Reading Backward: Finding Christ in the OT John 5:39

Reading Forwards and Backwards Life is a series of complex cause and effect chains that carry on through time, from past to present. Think about your own life. It began with the love (or maybe lust) of your parents … was influenced by siblings, teachers, and friends … likely there were what one friend recently called inflection points, points at which your faith growth curve changed significantly, sometimes a season of rapid increase in Christian maturity, sometimes plateauing or declining … there has been the impact of tragedy and struggle, of blessings and successes, of good decisions and bad ones … and most importantly whether the times were up or down, God has been at work shaping your life .

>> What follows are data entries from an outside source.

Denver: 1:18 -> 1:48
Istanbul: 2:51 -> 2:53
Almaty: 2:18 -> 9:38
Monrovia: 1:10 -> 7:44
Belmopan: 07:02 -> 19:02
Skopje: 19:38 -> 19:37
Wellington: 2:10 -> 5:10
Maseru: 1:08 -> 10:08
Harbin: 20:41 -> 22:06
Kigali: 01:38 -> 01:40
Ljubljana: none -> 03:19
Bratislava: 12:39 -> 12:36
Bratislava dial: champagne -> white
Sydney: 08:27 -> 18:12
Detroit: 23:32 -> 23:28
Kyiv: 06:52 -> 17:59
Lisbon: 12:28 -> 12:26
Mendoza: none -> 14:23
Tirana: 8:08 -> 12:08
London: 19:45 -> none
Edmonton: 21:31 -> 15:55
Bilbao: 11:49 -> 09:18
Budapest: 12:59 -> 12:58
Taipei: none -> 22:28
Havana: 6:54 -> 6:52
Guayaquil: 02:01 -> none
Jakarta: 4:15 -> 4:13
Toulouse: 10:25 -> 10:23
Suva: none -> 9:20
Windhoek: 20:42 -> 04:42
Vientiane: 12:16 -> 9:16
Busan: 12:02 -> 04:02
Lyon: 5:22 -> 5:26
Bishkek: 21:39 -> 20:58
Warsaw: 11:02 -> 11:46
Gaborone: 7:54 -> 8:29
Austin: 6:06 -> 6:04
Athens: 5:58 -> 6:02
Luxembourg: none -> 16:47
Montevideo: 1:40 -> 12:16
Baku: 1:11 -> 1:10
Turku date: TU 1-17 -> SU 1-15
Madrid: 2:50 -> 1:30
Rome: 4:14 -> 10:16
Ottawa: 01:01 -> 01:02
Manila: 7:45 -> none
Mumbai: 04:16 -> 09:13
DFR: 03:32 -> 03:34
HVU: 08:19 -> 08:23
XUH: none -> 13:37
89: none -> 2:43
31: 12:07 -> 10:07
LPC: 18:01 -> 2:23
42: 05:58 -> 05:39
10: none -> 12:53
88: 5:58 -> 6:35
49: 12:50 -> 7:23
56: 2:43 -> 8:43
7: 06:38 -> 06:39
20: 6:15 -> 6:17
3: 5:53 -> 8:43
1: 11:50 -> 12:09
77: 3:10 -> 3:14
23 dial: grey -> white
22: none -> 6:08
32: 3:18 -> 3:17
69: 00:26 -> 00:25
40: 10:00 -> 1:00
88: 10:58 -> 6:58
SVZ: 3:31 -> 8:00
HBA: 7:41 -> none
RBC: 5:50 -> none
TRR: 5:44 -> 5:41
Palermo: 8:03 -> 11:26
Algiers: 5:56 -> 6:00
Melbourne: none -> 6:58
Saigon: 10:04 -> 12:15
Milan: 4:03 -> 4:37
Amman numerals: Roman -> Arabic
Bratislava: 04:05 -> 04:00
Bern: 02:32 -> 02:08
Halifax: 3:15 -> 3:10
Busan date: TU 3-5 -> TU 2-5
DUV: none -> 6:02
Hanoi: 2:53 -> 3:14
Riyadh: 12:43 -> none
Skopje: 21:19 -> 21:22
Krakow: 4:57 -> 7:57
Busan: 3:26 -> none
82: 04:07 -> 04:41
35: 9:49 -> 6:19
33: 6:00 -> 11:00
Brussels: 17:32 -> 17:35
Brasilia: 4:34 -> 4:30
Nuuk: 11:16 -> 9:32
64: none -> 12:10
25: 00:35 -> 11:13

Simple logic would therefore say that we will better understand our current life situation and indeed the way we think, our habits, and our dreams on the basis of what has gone on in our past. It’s why we are so encouraging Peace people to engage in the Discover process of doing a personal timeline to help you gain insight into what God has been teaching and instilling in you over a lifetime. Certainly the influence flow but also the understanding flow is most often from past to present. So if you will, we usually read our lives our forward. But occasionally, also backward. While we cannot change the past, sometimes as a result of a new life lesson or experience we come to interpret our past in a quite different way than we experienced the events at the time. For example, as an older adult having heard lots of stories of others’ family of origin struggles, I have much greater gratitude toward to my childhood now than I did as a child or young adult. Reading my life backwards leads me to say thanks and to interpret even our family weaknesses with much more grace.

Similarly when it comes to literature, we normally read forward. As we discussed last week with regard to the Bible, the events and people, the political and spiritual forces of the set the stage for Jesus and the events of the . We will better understand the teachings and actions of Jesus as we learn of the Scriptures that he used, the Hebrew Scriptures, the Old Testament. Further, it’s hard to make sense of the writings of the Apostle Paul unless you understand his thought world which was shaped not only by the work of Jesus but years of study of the Old Testament. That’s why we read the Bible forward and see the strong influence of the Old Testament on the New.

But there is also a strong tradition in Christian theology of reading the Bible backwards: of coming to a Christ-centered understanding of the Old Testament by reading it through the lens of the New … through the lens of God’s grace and truth poured out through Jesus Christ.

Why We Can Read the Bible Backwards Christians read backwards for two very important reasons. First of all, because Jesus did. He told the religious leaders of his day, “You diligently study the Scriptures because you think that by them you possess eternal life. These are the Scriptures that testify about me,” (John 5:39, NIV84)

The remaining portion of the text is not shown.